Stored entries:
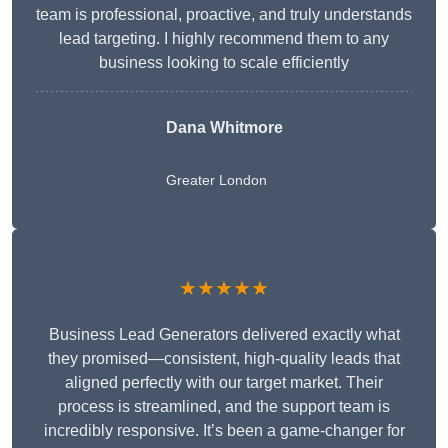
team is professional, proactive, and truly understands
lead targeting. I highly recommend them to any
business looking to scale efficiently
Dana Whitmore
Greater London
★★★★★
Business Lead Generators delivered exactly what
they promised—consistent, high-quality leads that
aligned perfectly with our target market. Their
process is streamlined, and the support team is
incredibly responsive. It’s been a game-changer for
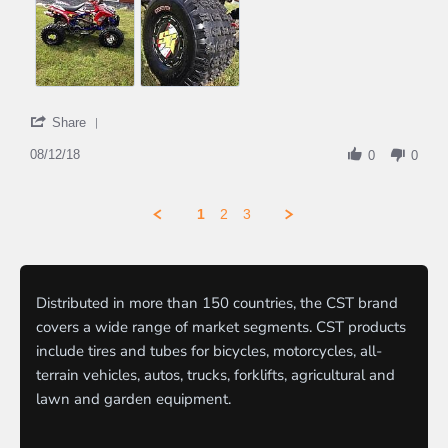
'
Share
Share
Review
08/12/18
0
0
by
Pat521
on
1
2
3
12
Aug
2018
Distributed in more than 150 countries, the CST brand
covers a wide range of market segments. CST products
include tires and tubes for bicycles, motorcycles, all-
terrain vehicles, autos, trucks, forklifts, agricultural and
lawn and garden equipment.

_Work instruction_:
Of the lines in the data, report each one containing the string "team".

_Task solution_:
team is professional, proactive, and truly understands
process is streamlined, and the support team is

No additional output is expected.